***** Records supplied *****
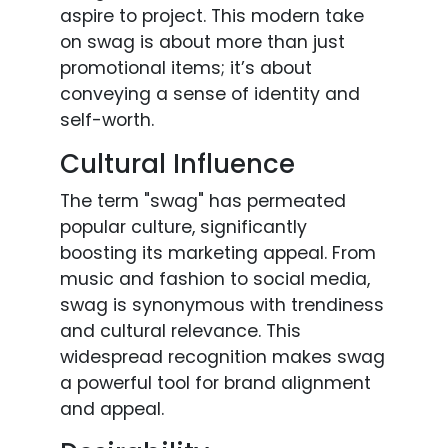
aspire to project. This modern take
on swag is about more than just
promotional items; it’s about
conveying a sense of identity and
self-worth.
Cultural Influence
The term "swag" has permeated
popular culture, significantly
boosting its marketing appeal. From
music and fashion to social media,
swag is synonymous with trendiness
and cultural relevance. This
widespread recognition makes swag
a powerful tool for brand alignment
and appeal.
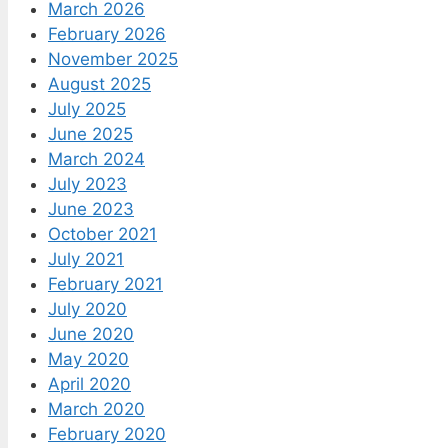
March 2026
February 2026
November 2025
August 2025
July 2025
June 2025
March 2024
July 2023
June 2023
October 2021
July 2021
February 2021
July 2020
June 2020
May 2020
April 2020
March 2020
February 2020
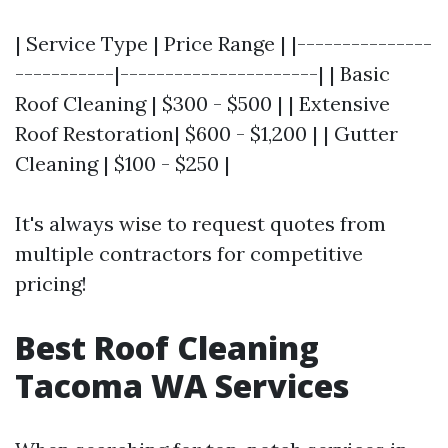
| Service Type | Price Range | |---------------
-----------|----------------------| | Basic
Roof Cleaning | $300 - $500 | | Extensive
Roof Restoration| $600 - $1,200 | | Gutter
Cleaning | $100 - $250 |
It's always wise to request quotes from
multiple contractors for competitive
pricing!
Best Roof Cleaning
Tacoma WA Services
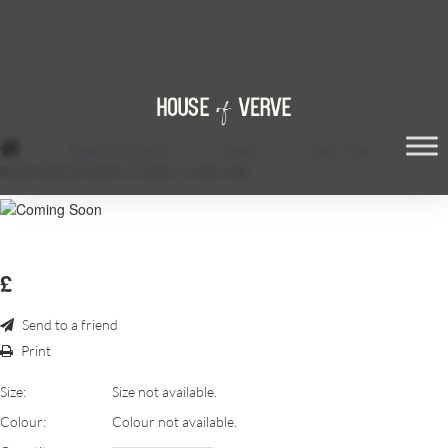
/
Event Furniture
/
Chairs
/
Dior Chair
/
ROSE-GOLD-DIOR-CHAIRS-1-600×600
£
Send to a friend
Print
Size:
Size not available.
Colour:
Colour not available.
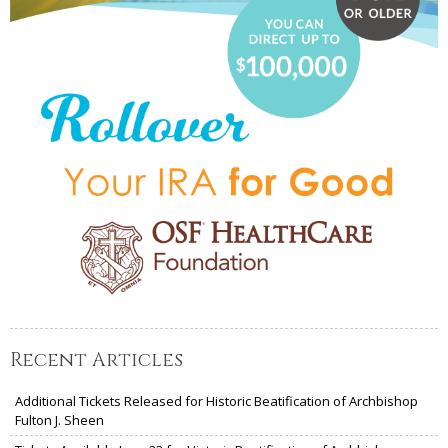
Recent Articles
Additional Tickets Released for Historic Beatification of Archbishop
Fulton J. Sheen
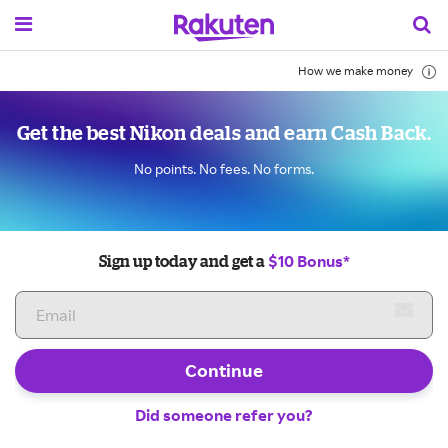
How we make money
Get the best Nikon deals and earn Cash Back.
No points. No fees. No forms.
$10 Bonus*
Sign up today and get a
Continue
Did someone refer you?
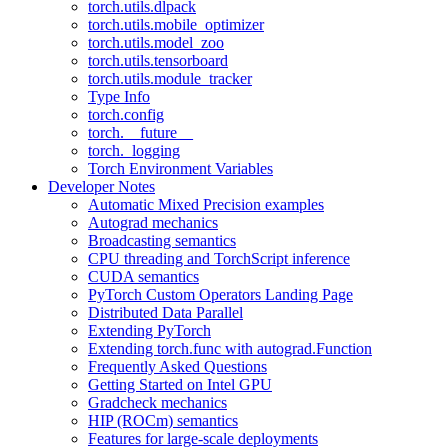
torch.utils.dlpack
torch.utils.mobile_optimizer
torch.utils.model_zoo
torch.utils.tensorboard
torch.utils.module_tracker
Type Info
torch.config
torch.__future__
torch._logging
Torch Environment Variables
Developer Notes
Automatic Mixed Precision examples
Autograd mechanics
Broadcasting semantics
CPU threading and TorchScript inference
CUDA semantics
PyTorch Custom Operators Landing Page
Distributed Data Parallel
Extending PyTorch
Extending torch.func with autograd.Function
Frequently Asked Questions
Getting Started on Intel GPU
Gradcheck mechanics
HIP (ROCm) semantics
Features for large-scale deployments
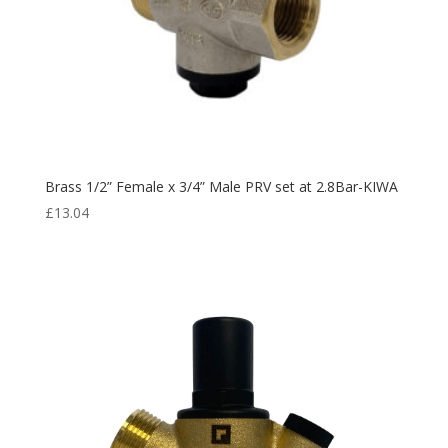
Brass 1/2” Female x 3/4” Male PRV set at 2.8Bar-KIWA
£
13.04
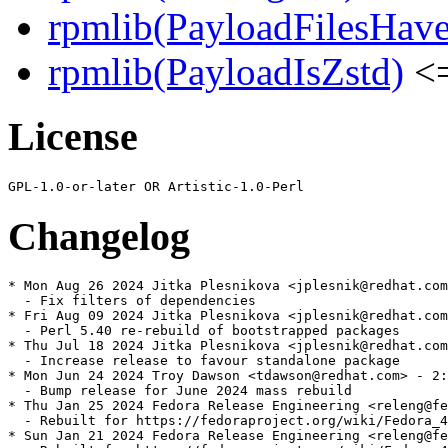
rpmlib(PayloadFilesHave
rpmlib(PayloadIsZstd)
<=
License
Changelog
* Mon Aug 26 2024 Jitka Plesnikova <jplesnik@redhat.com
  - Fix filters of dependencies

* Fri Aug 09 2024 Jitka Plesnikova <jplesnik@redhat.com
  - Perl 5.40 re-rebuild of bootstrapped packages

* Thu Jul 18 2024 Jitka Plesnikova <jplesnik@redhat.com
  - Increase release to favour standalone package

* Mon Jun 24 2024 Troy Dawson <tdawson@redhat.com> - 2:
  - Bump release for June 2024 mass rebuild

* Thu Jan 25 2024 Fedora Release Engineering <releng@fe
  - Rebuilt for https://fedoraproject.org/wiki/Fedora_4
* Sun Jan 21 2024 Fedora Release Engineering <releng@fe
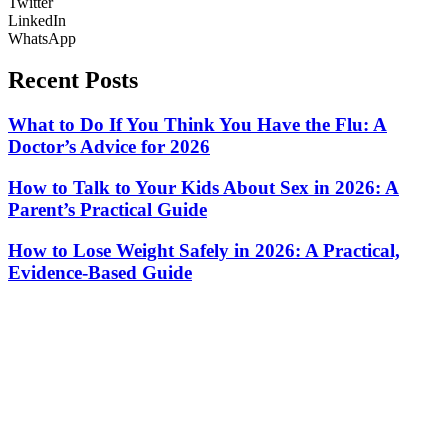
Twitter
LinkedIn
WhatsApp
Recent Posts
What to Do If You Think You Have the Flu: A
Doctor’s Advice for 2026
How to Talk to Your Kids About Sex in 2026: A
Parent’s Practical Guide
How to Lose Weight Safely in 2026: A Practical,
Evidence-Based Guide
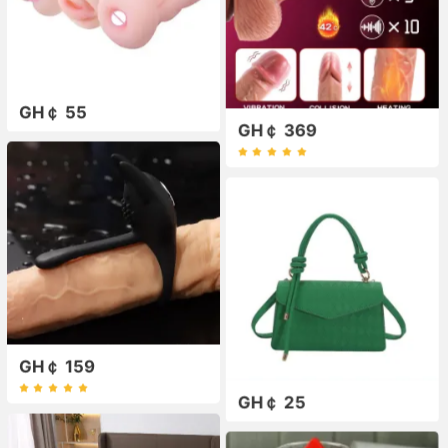
GH￠ 55
GH￠ 369
GH￠ 159
GH￠ 25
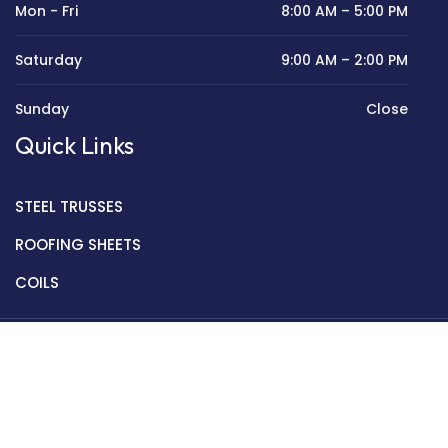
Mon - Fri
8:00 AM – 5:00 PM
Saturday
9:00 AM – 2:00 PM
Sunday
Close
Quick Links
STEEL TRUSSES
ROOFING SHEETS
COILS
Copyright © 2022 Golden Mantek Ltd.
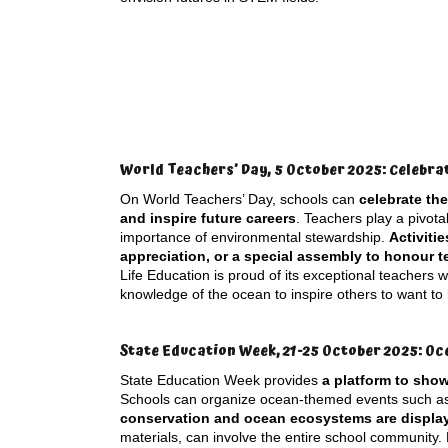
World Teachers’ Day, 5 October 2025: Celebra
On World Teachers’ Day, schools can
celebrate th
and inspire future careers
. Teachers play a pivota
importance of environmental stewardship.
Activiti
appreciation, or a special assembly to honour 
Life Education is proud of its exceptional teachers
knowledge of the ocean to inspire others to want to
State Education Week, 21-25 October 2025: Oc
State Education Week provides
a platform to sho
Schools can organize ocean-themed events such 
conservation and ocean ecosystems are displa
materials, can involve the entire school community. 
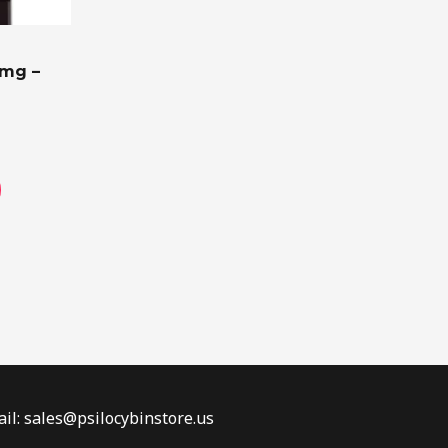
on
the
0mg –
product
page
il: sales@psilocybinstore.us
*****
Your task:
Look through the material and find each line that includes "State", then copy it.

Task answer:
State Education Week, 21-25 October 2025: Oc
State Education Week provides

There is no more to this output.